Archived-At: <https://mailarchive.ietf.org/arch/msg/openpgp/SjvoplI9tG6S9b7bvT8J-NuAYWA>
Subject: Re: [openpgp] review of the SOP draft
X-BeenThere: openpgp@ietf.org
X-Mailman-Version: 2.1.29
Precedence: list
List-Id: "Ongoing discussion of OpenPGP issues." <openpgp.ietf.org>
List-Unsubscribe: <https://www.ietf.org/mailman/options/openpgp>, <mailto:openpgp-request@ietf.org?subject=unsubscribe>
List-Archive: <https://mailarchive.ietf.org/arch/browse/openpgp/>
List-Post: <mailto:openpgp@ietf.org>
List-Help: <mailto:openpgp-request@ietf.org?subject=help>
List-Subscribe: <https://www.ietf.org/mailman/listinfo/openpgp>, <mailto:openpgp-request@ietf.org?subject=subscribe>
X-List-Received-Date: Thu, 14 Nov 2019 00:18:20 -0000

I've incorporated some of your suggestions from this e-mail directly in
the draft now.  Thanks a lot for them!  more discussion below…

On Tue 2019-11-12 12:26:00 -0500, Antoine Beaupré wrote:
> I guess what I'm wondering is how I would make this work with my yubikey
> at all. Or maybe I got this backwards and the yubikey interface is what
> should implement sop directly?

I have no idea about how to make it work with hardware tokens.  I remain
frankly unconvinced about the seurity tradeoffs for most uses of
hardware tokens (something i guess i need to actually write down more
formally), and i'm unlikely to spend a lot of time developing how to
integrate them with `sop`.

I would only assume that some `sop` implementation would choose to carve
out `@MYHSM:xxx` as an input space for `KEY`-style inputs, where `xxx`
is some form of addressing scheme that indicates which secret key on
which device should be used to interact with the device.

But sorting out the addressing scheme alone is problematic enough don't
plan to incorporate any of that detail in this draft.  A well-formed,
thorough yet compact merge request might convince me otherwise, but
color me skeptical at the moment.

>>> I find those examples confusing. Multiple arguments, in particular,
>>> seems ambiguous. Is it "CERT DATA"? or "CERT DATA"?
>>
>> ???  i think those are the same thing, but i'll just assume you meant
>> "DATA CERTS" at the end.  The answer is that there must be exactly one
>> SIGNATURE object to verify and there may be multiple certs, so the only
>> possible way to do it is SIGNATURE first, then CERTS.
>
> Ah, yes, sorry about this. I was specifically refering to:
>
>     sop verify announcement.txt.asc alice.pgp < announcement.txt
>
> And `"CERT DATA" or "DATA CERT"`?
>
> And I guess where we differ is I am not sure it's that clear that the
> first argument of a series can be different from the rest...

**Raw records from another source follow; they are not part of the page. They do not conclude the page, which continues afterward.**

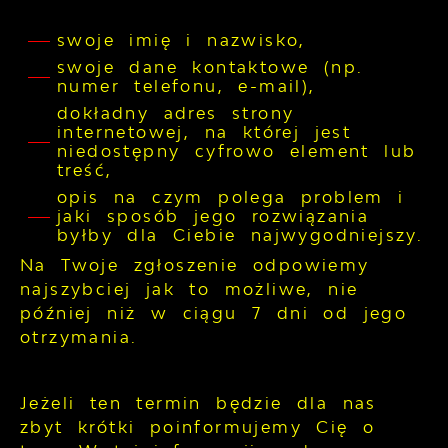
swoje imię i nazwisko,
swoje dane kontaktowe (np.
numer telefonu, e-mail),
dokładny adres strony
internetowej, na której jest
niedostępny cyfrowo element lub
treść,
opis na czym polega problem i
jaki sposób jego rozwiązania
byłby dla Ciebie najwygodniejszy.
Na Twoje zgłoszenie odpowiemy
najszybciej jak to możliwe, nie
później niż w ciągu 7 dni od jego
otrzymania.
Jeżeli ten termin będzie dla nas
zbyt krótki poinformujemy Cię o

well, the middle arguments of a series are *definitely* hard to
distinguish, so the only plausible distinctions when you've got
one-vs-many positional arguments is whether the "one" goes first or
last.  But let's follow up on that over at

    https://gitlab.com/dkg/openpgp-stateless-cli/issues/7

and in particular, on your ongoing merge request at:

    https://gitlab.com/dkg/openpgp-stateless-cli/merge_requests/13

If anyone else has strong feelings about this choice, please take a look
over there and follow up, either here on list, or on those tickets.

>>> How do we generate purpose-specific subkeys?
>>
>> With `sop`, you do not ;)
>
> Sad.

I be

>> If you want to do fancy OpenPGP certificate generation, you do that with
>> your toolkit's own fancy features.
>>
>> I've opened https://gitlab.com/dkg/openpgp-stateless-cli/issues/2 to
>> track that maybe we do want some rough guidance about what kinds of
>> secret key capabilities we want any `sop` to be able to generate here
>> though.
>
> Commented on that. Would still love to see a more decent way to handle
> subkeys because that's a really hard thing to do in existing
> implementations.
>
> At least creating split subkeys by default would be a great start, IMHO.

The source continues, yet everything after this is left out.